• _PROBLEM DETAILS_:
What lines in the records include the string "πυρηνικό"? Return each one.

╭─ GIVEN RECORDS

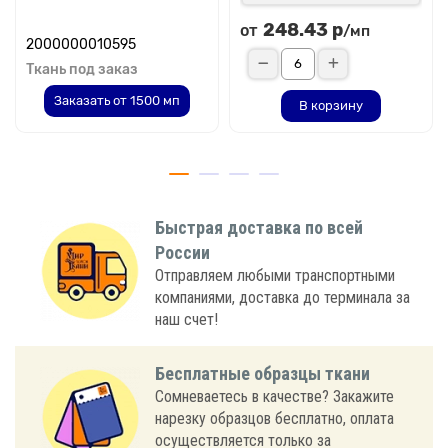
248.43 р
от
/мп
2000000010595
Ткань под заказ
Заказать от 1500 мп
В корзину
Быстрая доставка по всей
России
Отправляем любыми транспортными
компаниями, доставка до терминала за
наш счет!
Бесплатные образцы ткани
Сомневаетесь в качестве? Закажите
нарезку образцов бесплатно, оплата
осуществляется только за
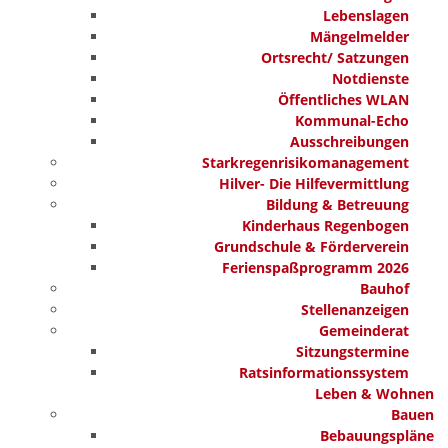
Lebenslagen
Mängelmelder
Ortsrecht/ Satzungen
Notdienste
Öffentliches WLAN
Kommunal-Echo
Ausschreibungen
Starkregenrisikomanagement
Hilver- Die Hilfevermittlung
Bildung & Betreuung
Kinderhaus Regenbogen
Grundschule & Förderverein
Ferienspaßprogramm 2026
Bauhof
Stellenanzeigen
Gemeinderat
Sitzungstermine
Ratsinformationssystem
Leben & Wohnen
Bauen
Bebauungspläne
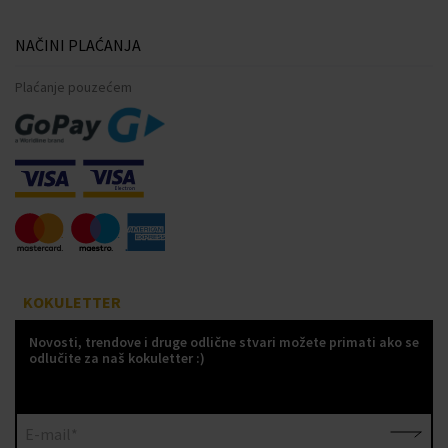
NAČINI PLAĆANJA
Plaćanje pouzećem
KOKULETTER
Novosti, trendove i druge odlične stvari možete primati ako se
odlučite za naš kokuletter :)
E-mail*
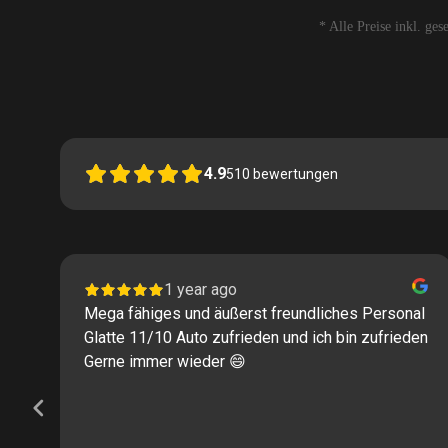
* Alle Preise inkl. ge
4.9
510
bewertungen
1 year ago
Mega fähiges und äußerst freundliches Personal
Glatte 11/10 Auto zufrieden und ich bin zufrieden
Gerne immer wieder 😄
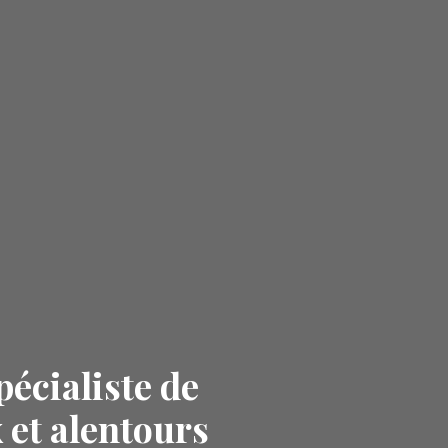
pécialiste de
 et alentours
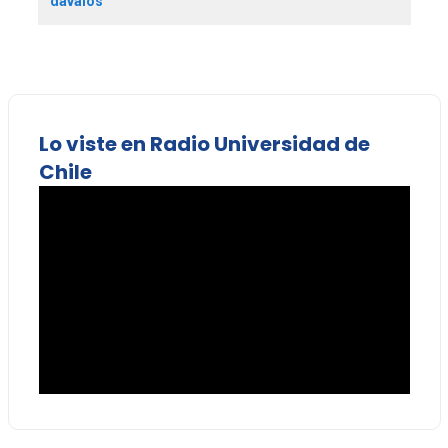
dávalos
Lo viste en Radio Universidad de
Chile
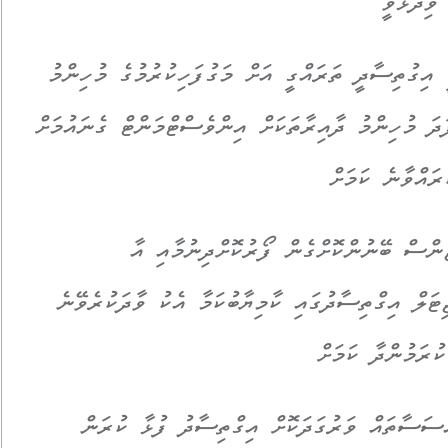
ވިދާޅުވީ
 އިގުތިސާދީ ތަރައްގީ އަށް މަގުފަހިކުރުމުގެ މުހިންމު
ދަ މުހިންމު ދާއިރާތަކަށް އިންވެސްޓްމަންޓް ގެނައުމަށް
ރައްވާނެ ކަމަށް
ންސް ބޭނުންކޮށްގެން ފޯރުކޮށްދިނުމާއި އާ
ިޓަލް އިގްތިސާދުގައި ކާމިޔާބުކަމާ އެކު ވާދަކުރެވޭނެ
ުރަމުންދާ ކަމަށް
ސަސާތައް ވަރުގަދަކޮށް އިގްތިސާދު ފުޅާ ކުރަން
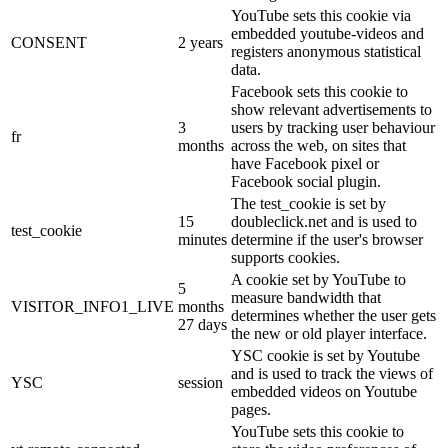
YouTube sets this cookie via
embedded youtube-videos and
CONSENT
2 years
registers anonymous statistical
data.
Facebook sets this cookie to
show relevant advertisements to
3
users by tracking user behaviour
fr
months
across the web, on sites that
have Facebook pixel or
Facebook social plugin.
The test_cookie is set by
15
doubleclick.net and is used to
test_cookie
minutes
determine if the user's browser
supports cookies.
A cookie set by YouTube to
5
measure bandwidth that
VISITOR_INFO1_LIVE
months
determines whether the user gets
27 days
the new or old player interface.
YSC cookie is set by Youtube
and is used to track the views of
YSC
session
embedded videos on Youtube
pages.
YouTube sets this cookie to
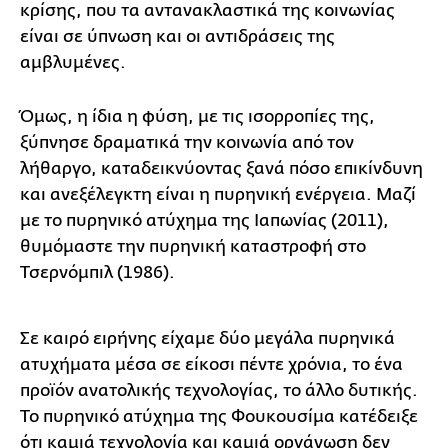
κρίσης, που τα αντανακλαστικά της κοινωνίας
είναι σε ύπνωση και οι αντιδράσεις της
αμβλυμένες.
Όμως, η ίδια η φύση, με τις ισορροπίες της,
ξύπνησε δραματικά την κοινωνία από τον
λήθαργο, καταδεικνύοντας ξανά πόσο επικίνδυνη
και ανεξέλεγκτη είναι η πυρηνική ενέργεια. Μαζί
με το πυρηνικό ατύχημα της Ιαπωνίας (2011),
θυμόμαστε την πυρηνική καταστροφή στο
Τσερνόμπιλ (1986).
Σε καιρό ειρήνης είχαμε δύο μεγάλα πυρηνικά
ατυχήματα μέσα σε είκοσι πέντε χρόνια, το ένα
προϊόν ανατολικής τεχνολογίας, το άλλο δυτικής.
Το πυρηνικό ατύχημα της Φουκουσίμα κατέδειξε
ότι καμιά τεχνολογία και καμιά οργάνωση δεν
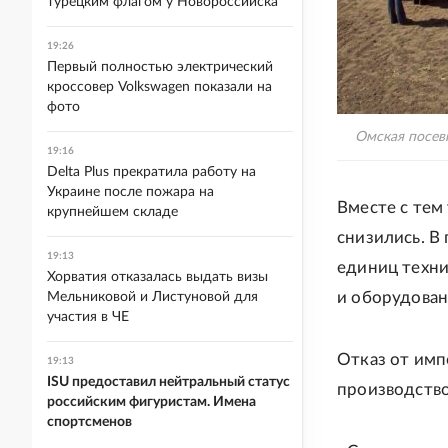
турецким флагом у Новороссийска
19:26
Первый полностью электрический
кроссовер Volkswagen показали на
фото
Омская посев
19:16
Delta Plus прекратила работу на
Украине после пожара на
Вместе с тем
крупнейшем складе
снизились. В
19:13
единиц техни
Хорватия отказалась выдать визы
и оборудован
Мельниковой и Листуновой для
участия в ЧЕ
Отказ от имп
19:13
ISU предоставил нейтральный статус
производство
российским фигуристам. Имена
спортсменов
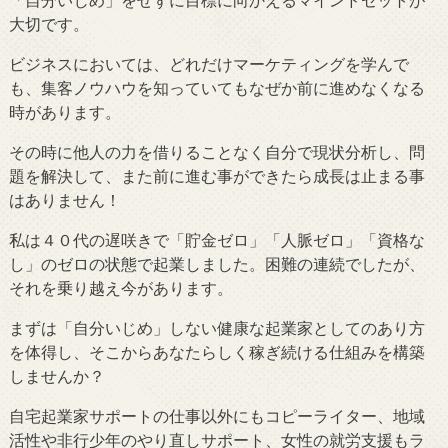
大切です。
ビジネスにおいては、どれだけマーケティングを学んで
も、集客ノウハウを知っていてもなぜか前に進めなくなる
時があります。
その時に他人の力を借りることなく自分で現状分析し、問
題を解決して、また前に進む事ができたら成長は止まる事
はありません！
私は４０代の遅咲きで「貯金ゼロ」「人脈ゼロ」「資格な
し」のゼロの状態で起業しました。困難の連続でしたが、
それを乗り越え今があります。
まずは「自分いじめ」しない健康な起業家としてのあり方
を体得し、そこからあなたらしく稼ぎ続ける仕組みを構築
しませんか？
自宅起業家サポートの仕事以外にもコピーライター、地域
活性や非行少年のやり直しサポート、女性の就労支援もラ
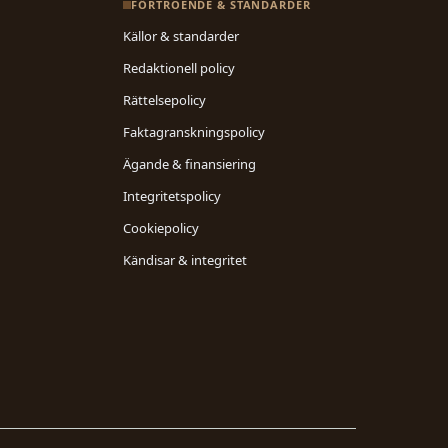
FÖRTROENDE & STANDARDER
Källor & standarder
Redaktionell policy
Rättelsepolicy
Faktagranskningspolicy
Ägande & finansiering
Integritetspolicy
Cookiepolicy
Kändisar & integritet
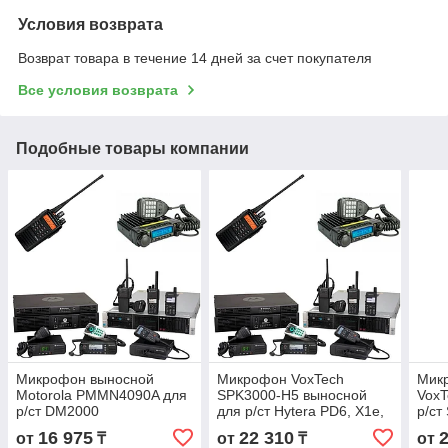
Условия возврата
Возврат товара в течение 14 дней за счет покупателя
Все условия возврата
Подобные товары компании
Микрофон выносной
Микрофон VoxTech
Мик
Motorola PMMN4090A для
SPK3000-H5 выносной
VoxT
р/ст DM2000
для р/ст Hytera PD6, X1e,
р/ст
X1p, Z1p
STP
16 975
22 310
от
₸
от
₸
от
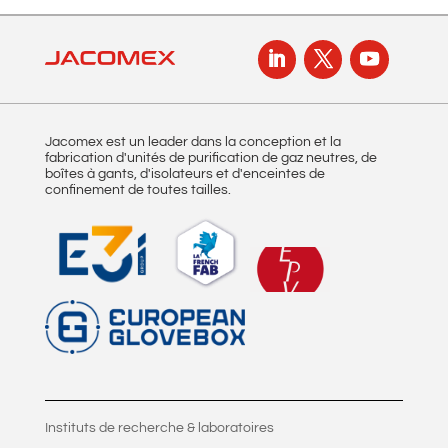
Jacomex est un leader dans la conception et la
fabrication d'unités de purification de gaz neutres, de
boîtes à gants, d'isolateurs et d'enceintes de
confinement de toutes tailles.
Instituts de recherche & laboratoires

╰─

• _TASK RESULT_:
με το πυρηνικό ατύχημα της Ιαπωνίας (2011),
Το πυρηνικό ατύχημα της Φουκουσίμα κατέδειξε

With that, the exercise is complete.